The snarling dog threw itself against the door. It sounded like a bear clawing the timbers.
Will had other, more immediate concerns. There was another blast from overhead. The shotgun’s second barrel — definitely not Taylor’s .357 SIG. Taylor was not firing back. There were plenty of reasons for that and none of them meant Taylor was in trouble, but Will still had to fight that instinctive and all-consuming rush of fear.
Ramirez had already fled the tile entryway and was running barefoot for the wooden staircase. His feet slapped the tiles, the tiny, desperate sound carrying oddly down the hallway. Will tore after the man and managed to tackle him three stairs up. Ramirez fell back, and they tumbled down the steps to the tile floor below.
Will’s forehead grazed the edge of one step; his elbow and knee connected sharply with the floor. A goddamned disaster was what this was. He grunted and wrestled his way on top of Ramirez, who was short but muscular, compact and pumped up on adrenaline and possibly other things.
Ramirez flailed with arms and legs. He jabbed at Will’s throat with a move unapproved by the WWF. Will blocked and grabbed Ramirez’s hand, bending it back in a maneuver also frowned on by most wrestling associations. He followed it up with a knee in the groin that would have ended the fight then and there if it had connected as intended.
It didn’t.
Ramirez screeched and began kicking with renewed energy — if not accuracy.

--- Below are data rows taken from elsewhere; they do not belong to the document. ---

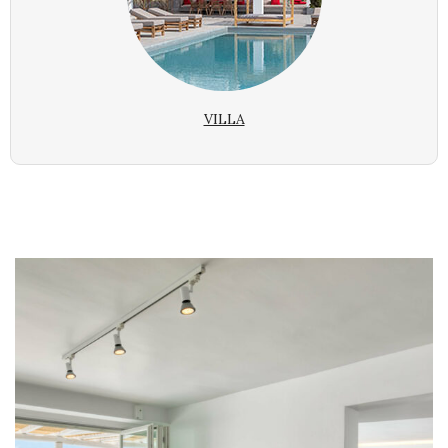
VILLA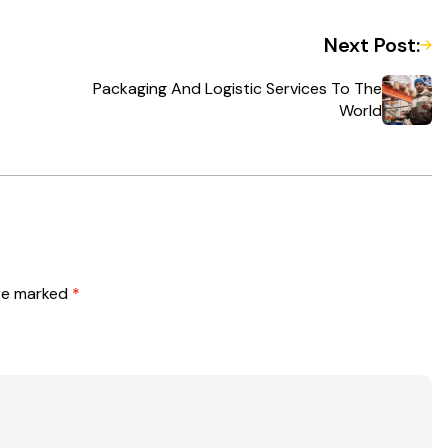
Next Post:
Packaging And Logistic Services To The
World
are marked
*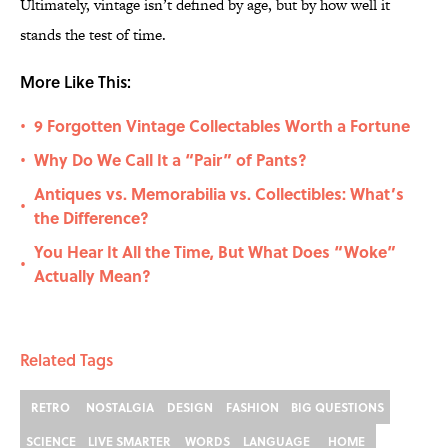
Ultimately, vintage isn’t defined by age, but by how well it
stands the test of time.
More Like This:
9 Forgotten Vintage Collectables Worth a Fortune
•
Why Do We Call It a “Pair” of Pants?
•
Antiques vs. Memorabilia vs. Collectibles: What’s
•
the Difference?
You Hear It All the Time, But What Does “Woke”
•
Actually Mean?
Related Tags
RETRO
NOSTALGIA
DESIGN
FASHION
BIG QUESTIONS
SCIENCE
LIVE SMARTER
WORDS
LANGUAGE
HOME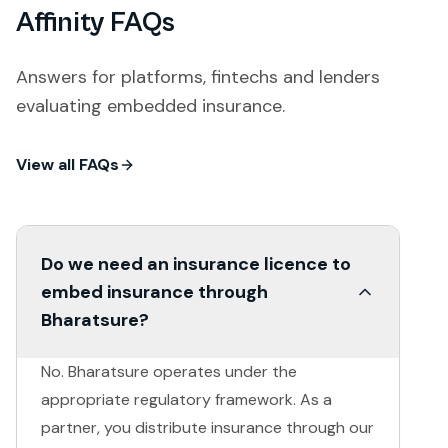
Affinity FAQs
Answers for platforms, fintechs and lenders
evaluating embedded insurance.
View all FAQs
Do we need an insurance licence to
embed insurance through
Bharatsure?
No. Bharatsure operates under the
appropriate regulatory framework. As a
partner, you distribute insurance through our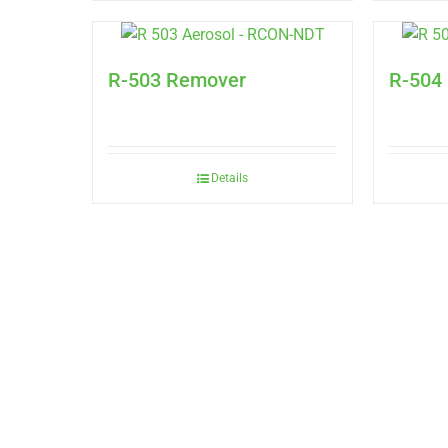
R-503 Remover
R-504
Details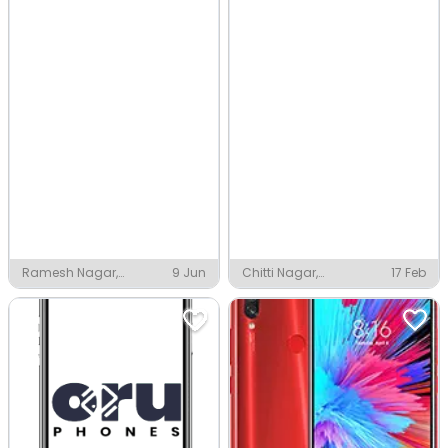
Ramesh Nagar,
9 Jun
Chitti Nagar,
17 Feb
Vijayawada
Vijayawada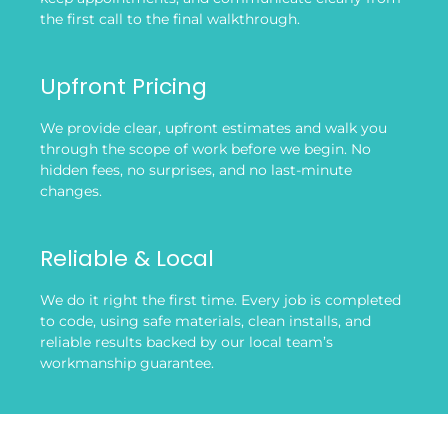
the first call to the final walkthrough.
Upfront Pricing
We provide clear, upfront estimates and walk you
through the scope of work before we begin. No
hidden fees, no surprises, and no last-minute
changes.
Reliable & Local
We do it right the first time. Every job is completed
to code, using safe materials, clean installs, and
reliable results backed by our local team’s
workmanship guarantee.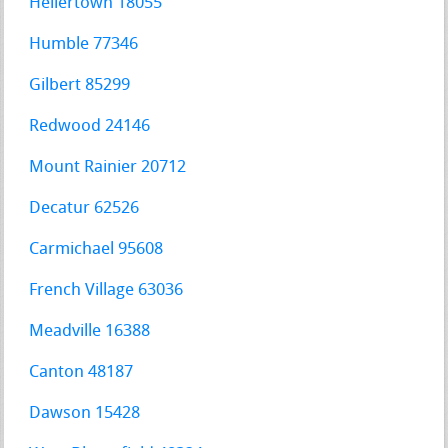
Hellertown 18055
Humble 77346
Gilbert 85299
Redwood 24146
Mount Rainier 20712
Decatur 62526
Carmichael 95608
French Village 63036
Meadville 16388
Canton 48187
Dawson 15428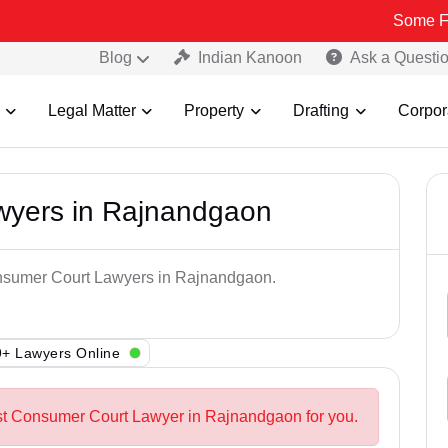
Some Fake and Fra
Blog
Indian Kanoon
Ask a Questi
Legal Matter
Property
Drafting
Corpor
wyers in Rajnandgaon
onsumer Court Lawyers in Rajnandgaon.
+ Lawyers Online
est Consumer Court Lawyer in Rajnandgaon for you.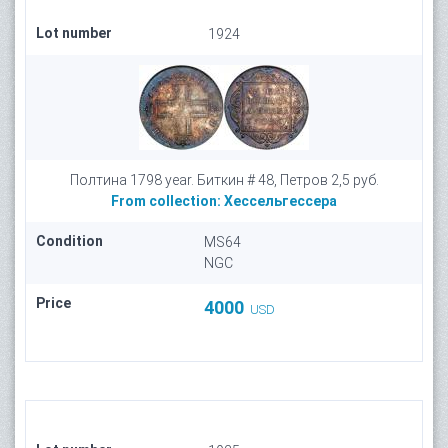
Lot number
1924
Полтина 1798 year. Биткин # 48, Петров 2,5 руб.
From collection:
Хессельгессера
Condition
MS64
NGC
Price
4000
USD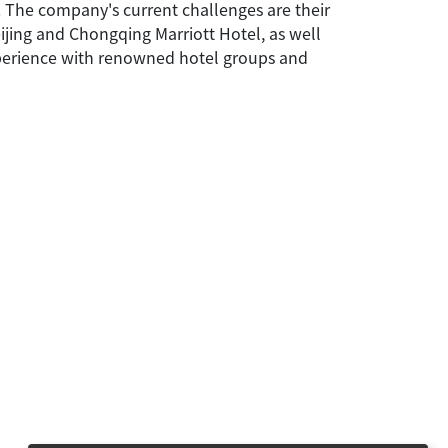
. The company's current challenges are their
eijing and Chongqing Marriott Hotel, as well
experience with renowned hotel groups and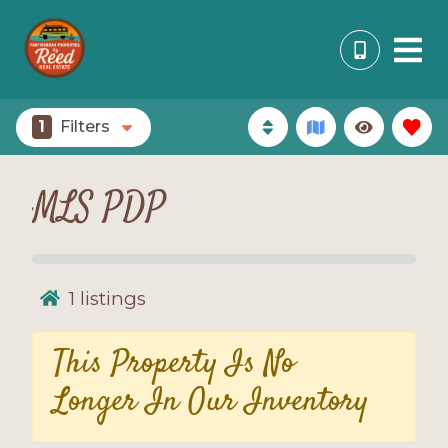
1
Filters
MLS PDP
1
listings
This Property Is No
Longer In Our Inventory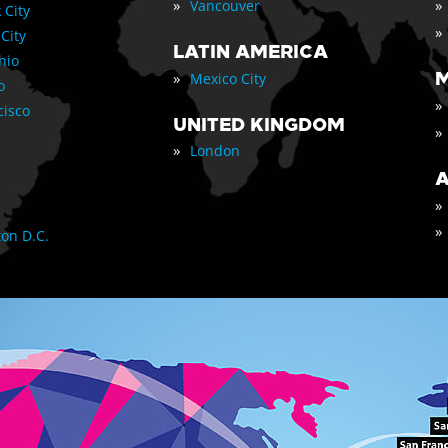
»
»
Vancouver
 City
»
 City
LATIN AMERICA
nio
»
M
Mexico City
o
»
cisco
UNITED KINGDOM
»
»
London
A
»
»
on D.C.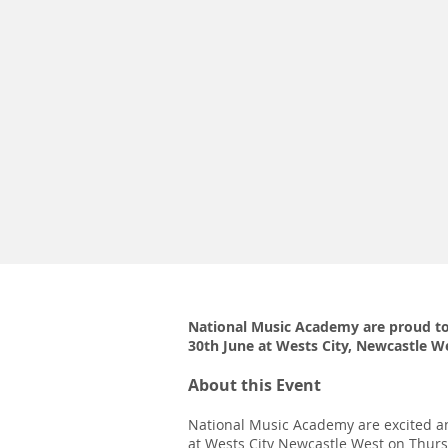
National Music Academy are proud to
30th June at Wests City, Newcastle W
About this Event
National Music Academy are excited an
at Wests City Newcastle West on Thurs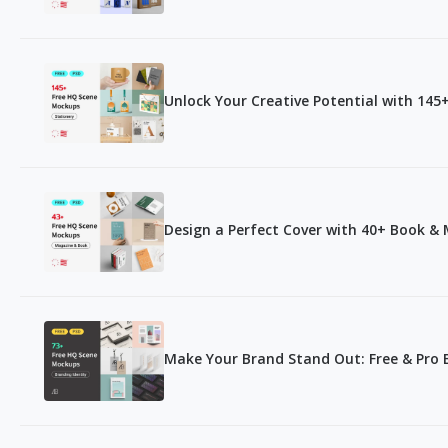
Unlock Your Creative Potential with 14
Design a Perfect Cover with 40+ Book 
Make Your Brand Stand Out: Free & Pro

Upstairs the woman was still screaming, which Will distractedly registered as a positive sign. If she was screaming, chances were Taylor was still a threat to her, and that meant he was likely unhurt. In fact, over Ramirez’s gasps and curses, Will could just make out Taylor’s muffled tones.
Will got his handcuffs out and half dragged, half wrangled Ramirez over onto his front side. Straddling his quarry awkwardly, he snapped the cuffs around thick tattooed wrists.

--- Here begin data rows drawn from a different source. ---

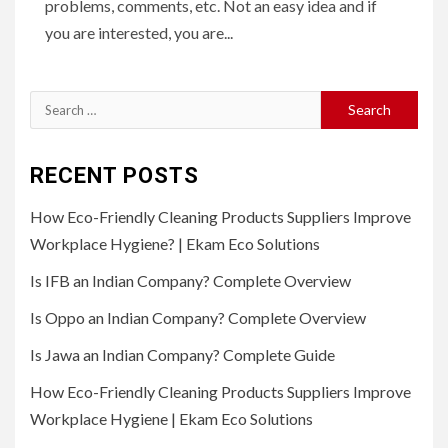
problems, comments, etc. Not an easy idea and if
you are interested, you are...
Search
for:
RECENT POSTS
How Eco-Friendly Cleaning Products Suppliers Improve
Workplace Hygiene? | Ekam Eco Solutions
Is IFB an Indian Company? Complete Overview
Is Oppo an Indian Company? Complete Overview
Is Jawa an Indian Company? Complete Guide
How Eco-Friendly Cleaning Products Suppliers Improve
Workplace Hygiene | Ekam Eco Solutions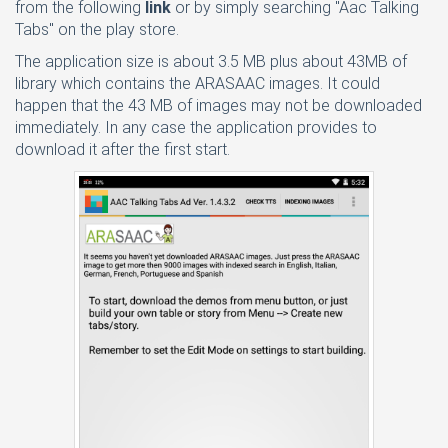
from the following
link
or by simply searching "Aac Talking
Tabs" on the play store.
The application size is about 3.5 MB plus about 43MB of
library which contains the ARASAAC images. It could
happen that the 43 MB of images may not be downloaded
immediately. In any case the application provides to
download it after the first start.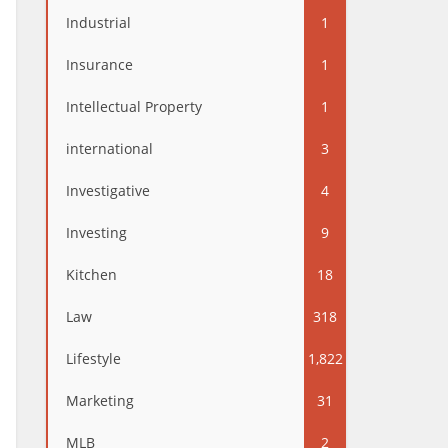
Industrial
1
Insurance
1
Intellectual Property
1
international
3
Investigative
4
Investing
9
Kitchen
18
Law
318
Lifestyle
1,822
Marketing
31
MLB
2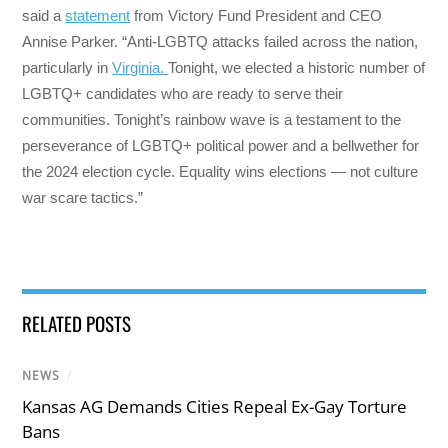
said a
statement
from Victory Fund President and CEO
Annise Parker. “Anti-LGBTQ attacks failed across the nation,
particularly in
Virginia.
Tonight, we elected a historic number of
LGBTQ+ candidates who are ready to serve their
communities. Tonight’s rainbow wave is a testament to the
perseverance of LGBTQ+ political power and a bellwether for
the 2024 election cycle. Equality wins elections — not culture
war scare tactics.”
RELATED POSTS
NEWS
/
Kansas AG Demands Cities Repeal Ex-Gay Torture
Bans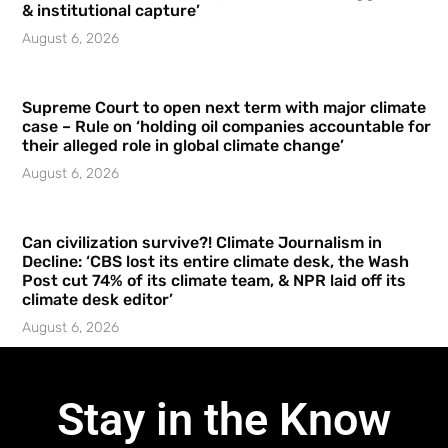
& institutional capture’
August 6, 2026
Supreme Court to open next term with major climate
case – Rule on ‘holding oil companies accountable for
their alleged role in global climate change’
August 6, 2026
Can civilization survive?! Climate Journalism in
Decline: ‘CBS lost its entire climate desk, the Wash
Post cut 74% of its climate team, & NPR laid off its
climate desk editor’
August 6, 2026
Stay in the Know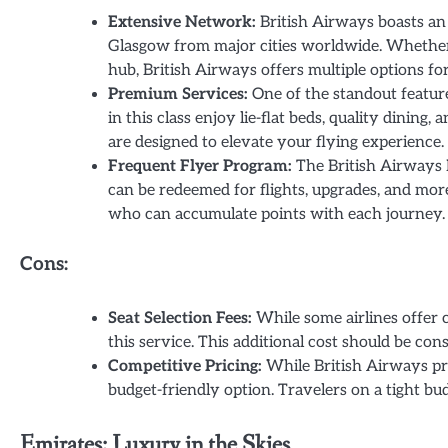
Extensive Network:
British Airways boasts an 
Glasgow from major cities worldwide. Whether
hub, British Airways offers multiple options f
Premium Services:
One of the standout feature
in this class enjoy lie-flat beds, quality dinin
are designed to elevate your flying experience.
Frequent Flyer Program:
The British Airways 
can be redeemed for flights, upgrades, and more
who can accumulate points with each journey.
Cons:
Seat Selection Fees:
While some airlines offer 
this service. This additional cost should be co
Competitive Pricing:
While British Airways pro
budget-friendly option. Travelers on a tight b
Emirates: Luxury in the Skies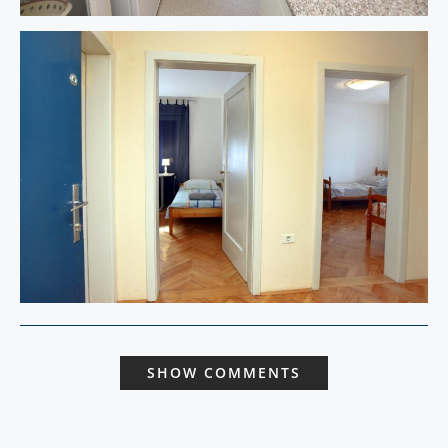
SHOW COMMENTS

Ramirez yelled. “What the fuck do you want?”
“I tried to tell you. You’re harboring a fugitive, asshole.”
“You’re no cop!”
“If you don’t stop resisting arrest, you’ll find out how much of a cop I am.”

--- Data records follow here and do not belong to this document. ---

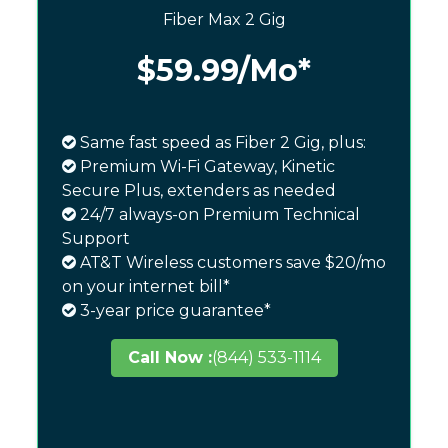
Fiber Max 2 Gig
$59.99
/Mo*
Same fast speed as Fiber 2 Gig, plus:
Premium Wi-Fi Gateway, Kinetic
Secure Plus, extenders as needed
24/7 always-on Premium Technical
Support
AT&T Wireless customers save $20/mo
on your internet bill*
3-year price guarantee*
Call Now :
(844) 533-1114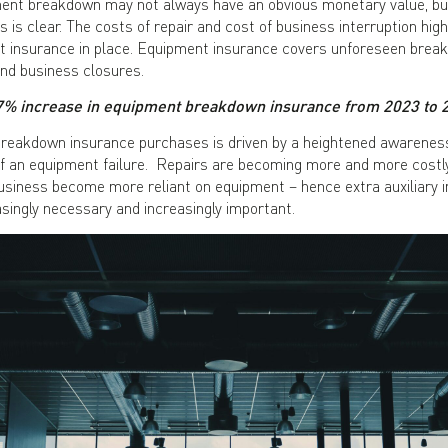
ment breakdown may not always have an obvious monetary value, but
 is clear. The costs of repair and cost of business interruption hig
 insurance in place. Equipment insurance covers unforeseen break
and business closures.
7% increase in equipment breakdown insurance from 2023 to 
breakdown insurance purchases is driven by a heightened awarene
 an equipment failure. Repairs are becoming more and more costly, 
business become more reliant on equipment – hence extra auxiliary 
asingly necessary and increasingly important.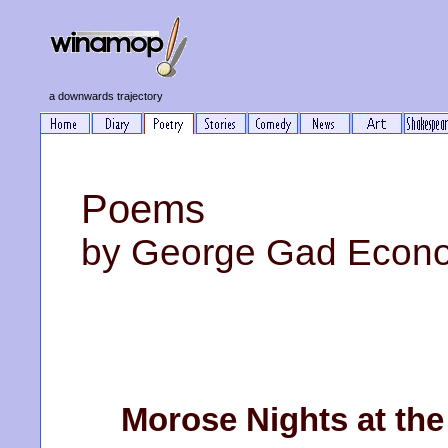
a downwards trajectory
Poems
by George Gad Econ
Morose Nights at the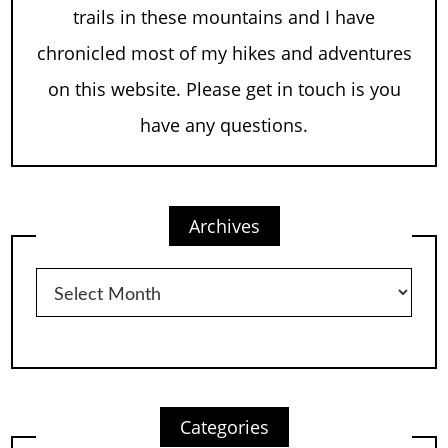
trails in these mountains and I have
chronicled most of my hikes and adventures
on this website. Please get in touch is you
have any questions.
Archives
Archives
Categories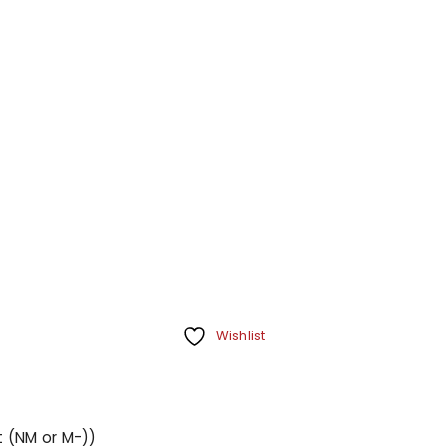
Your personal data will be us
throughout this website, to m
Remember me
and for other purposes descri
REGISTER
Wishlist
t (NM or M-))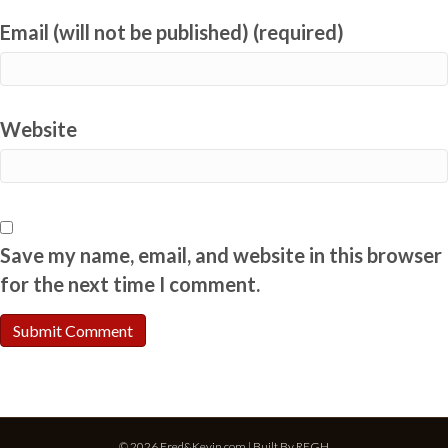
Email (will not be published) (required)
Website
Save my name, email, and website in this browser
for the next time I comment.
© 2026 Fred&Kevin.com | Built By
REGH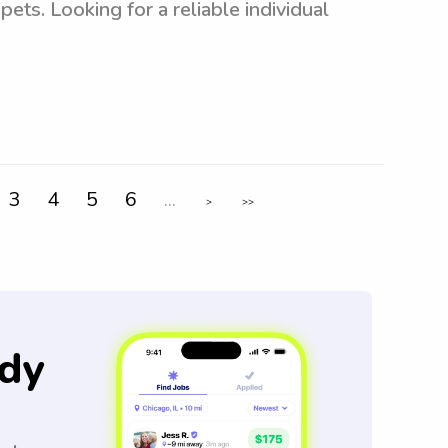
ets. Looking for a reliable individual
3
4
5
6
...
>
>>
dy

Ramirez tried to rear up and throw Will off. “I’ll fucking kill you if you hurt her.”
“Nobody’s going to get hurt if you shut up and settle down.” Will checked the cuffs and jumped up from Ramirez, avoiding one of his wilder kicks.
“You’re dead. You’re a dead man!”
Ramirez’s curses and the barking of the Anatolian shepherd outside followed Will as he took the stairs two at a time. His footsteps pounded on wood, the staircase shaking beneath him.
He reached the second story and scanned the unlit hallway. At the end of it, light pooled from an open bedroom door. The woman had stopped screaming. The sudden absence of sound was nearly as jarring as the shrieking had been.
Will heard Taylor say quite clearly, “Oh fuck.”
Will drew his weapon, holding it at low ready. “MacAllister?” Something in the tone of Taylor’s voice had raised the hair on Will’s nape. It brought to mind too many alarming — though as yet unrealized — images: Taylor looking down to see he’d been mortally wounded, Taylor realizing he’d just pulled the pin on a grenade, Taylor —
“Brandt, you’d better get in here.” Taylor’s voice interrupted Will’s alarmed speculations.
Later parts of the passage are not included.